A formal introduction to strong logical formalisms, demonstrating their varying expressivity and limitations by establishing their properties via proof; also touching on the application of these formalisms in modeling and specification in computer science.
Limits of first-order definability, syntax and semantics of second-order logic, expressive power of second-order logic, second-order arithmetic, simple type theory, typed lambda calculi, higher-order logic, Henkin semantics, interactive theorem proving in higher-order logic
First meeting: Tuesday, 7 May 2019, 15:00, seminar room "Gödel".

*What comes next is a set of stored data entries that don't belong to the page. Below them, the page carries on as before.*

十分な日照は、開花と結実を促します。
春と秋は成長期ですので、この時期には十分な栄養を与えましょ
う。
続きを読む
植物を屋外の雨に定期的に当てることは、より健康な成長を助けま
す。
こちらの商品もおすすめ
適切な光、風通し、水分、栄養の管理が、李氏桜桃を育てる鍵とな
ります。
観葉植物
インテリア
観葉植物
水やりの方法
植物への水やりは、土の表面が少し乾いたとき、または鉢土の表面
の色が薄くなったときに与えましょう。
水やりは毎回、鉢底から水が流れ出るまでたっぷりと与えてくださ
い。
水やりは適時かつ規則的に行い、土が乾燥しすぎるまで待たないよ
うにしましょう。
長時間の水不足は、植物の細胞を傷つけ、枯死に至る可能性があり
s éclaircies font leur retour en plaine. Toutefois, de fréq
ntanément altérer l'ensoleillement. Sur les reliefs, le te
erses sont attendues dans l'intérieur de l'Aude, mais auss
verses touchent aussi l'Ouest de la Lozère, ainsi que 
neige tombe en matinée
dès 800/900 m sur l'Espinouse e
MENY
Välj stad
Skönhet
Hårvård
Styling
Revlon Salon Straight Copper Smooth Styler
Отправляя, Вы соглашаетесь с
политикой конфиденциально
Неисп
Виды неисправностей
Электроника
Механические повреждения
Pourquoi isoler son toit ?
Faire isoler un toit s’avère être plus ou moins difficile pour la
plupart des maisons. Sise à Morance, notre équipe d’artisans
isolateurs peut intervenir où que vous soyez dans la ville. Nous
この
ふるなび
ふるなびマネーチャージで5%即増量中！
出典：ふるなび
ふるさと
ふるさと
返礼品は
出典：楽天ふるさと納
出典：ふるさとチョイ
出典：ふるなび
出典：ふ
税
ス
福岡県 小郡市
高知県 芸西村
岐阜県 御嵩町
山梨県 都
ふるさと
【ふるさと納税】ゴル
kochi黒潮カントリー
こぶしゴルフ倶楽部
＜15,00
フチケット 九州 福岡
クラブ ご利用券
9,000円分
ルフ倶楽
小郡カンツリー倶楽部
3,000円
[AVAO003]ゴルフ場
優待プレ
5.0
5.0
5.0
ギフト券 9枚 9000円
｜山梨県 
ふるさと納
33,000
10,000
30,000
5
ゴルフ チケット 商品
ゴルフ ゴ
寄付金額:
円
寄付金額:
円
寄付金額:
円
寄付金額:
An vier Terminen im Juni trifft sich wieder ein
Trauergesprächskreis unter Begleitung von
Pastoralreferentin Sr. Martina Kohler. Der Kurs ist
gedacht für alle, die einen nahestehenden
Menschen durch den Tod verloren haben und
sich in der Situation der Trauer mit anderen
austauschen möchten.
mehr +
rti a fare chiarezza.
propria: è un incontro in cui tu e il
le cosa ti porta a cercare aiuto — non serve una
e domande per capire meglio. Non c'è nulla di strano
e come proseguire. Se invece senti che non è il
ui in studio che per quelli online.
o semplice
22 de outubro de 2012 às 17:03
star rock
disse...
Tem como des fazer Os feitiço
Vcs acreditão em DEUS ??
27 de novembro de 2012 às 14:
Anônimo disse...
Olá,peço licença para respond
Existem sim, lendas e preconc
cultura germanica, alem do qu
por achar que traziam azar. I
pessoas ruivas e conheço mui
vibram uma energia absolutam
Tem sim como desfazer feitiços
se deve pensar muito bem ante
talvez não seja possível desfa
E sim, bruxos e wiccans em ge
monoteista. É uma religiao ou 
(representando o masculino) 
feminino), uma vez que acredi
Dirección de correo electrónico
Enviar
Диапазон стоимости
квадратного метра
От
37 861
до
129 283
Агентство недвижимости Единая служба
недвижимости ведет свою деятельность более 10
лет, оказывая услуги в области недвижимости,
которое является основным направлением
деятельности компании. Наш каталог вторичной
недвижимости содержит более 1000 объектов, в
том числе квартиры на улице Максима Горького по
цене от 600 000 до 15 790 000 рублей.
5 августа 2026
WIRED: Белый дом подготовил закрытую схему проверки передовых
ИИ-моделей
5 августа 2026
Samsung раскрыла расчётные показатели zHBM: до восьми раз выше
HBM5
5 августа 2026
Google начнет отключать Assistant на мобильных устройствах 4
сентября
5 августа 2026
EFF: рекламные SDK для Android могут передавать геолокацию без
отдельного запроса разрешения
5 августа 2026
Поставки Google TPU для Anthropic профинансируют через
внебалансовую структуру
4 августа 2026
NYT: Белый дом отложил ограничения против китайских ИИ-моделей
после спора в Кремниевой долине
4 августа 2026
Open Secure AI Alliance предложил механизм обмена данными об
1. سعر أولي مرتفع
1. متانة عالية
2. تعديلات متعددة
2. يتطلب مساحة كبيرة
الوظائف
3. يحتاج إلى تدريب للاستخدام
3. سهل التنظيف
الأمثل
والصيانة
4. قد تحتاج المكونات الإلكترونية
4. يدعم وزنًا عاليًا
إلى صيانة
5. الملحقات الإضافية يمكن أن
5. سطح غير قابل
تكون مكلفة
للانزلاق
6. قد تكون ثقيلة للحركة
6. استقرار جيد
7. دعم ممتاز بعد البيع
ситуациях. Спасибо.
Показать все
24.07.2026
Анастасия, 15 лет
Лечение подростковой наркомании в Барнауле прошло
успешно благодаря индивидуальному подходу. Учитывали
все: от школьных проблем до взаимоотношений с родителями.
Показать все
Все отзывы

- Stefan Hetzl: Higher-order logic. Lecture notes.*main reference*
- Stefan Hetzl: Mathematical Logic 2. Lecture notes.*Prerequisite material on first-order logic*
- Johan Van Benthem and Kees Doets. Higher-order logic. Book chapter. Handbook of Philosophical Logic. Vol. 164, pages 275-329.*
- Daniel Leivant: Higher-order Logic, Handbook of Logic in Artificial Intelligence and Logic Programming (2) 1994, pages 229-322.*
- Peter B. Andrews: An Introduction to Mathematical Logic and Type Theory: To Truth through Proof, Academic Press, 1986
- Dale Miller and Gopalan Nadathur: Programming with Higher-Order Logic, Cambridge University Press, 2012
- Chad E. Brown: Automated Reasoning in Higher-Order Logic, College Publications, 2007
- Henk Barendregt, Wil Dekkers and Richard Statman: Lambda Calculus with Types, 2013
- Manzano: Extensions of first-order logic, 1996.
- M.H. Sorensen and P. Urzyczyn: Lectures on the Curry-Howard Isomorphism, 2006
This is an advanced course in logic. Firm knowledge of classical first-order logic (formulas, models, proofs) is a prerequisite. In the first couple of lecture I will overview the key definitions and results from first-order logic.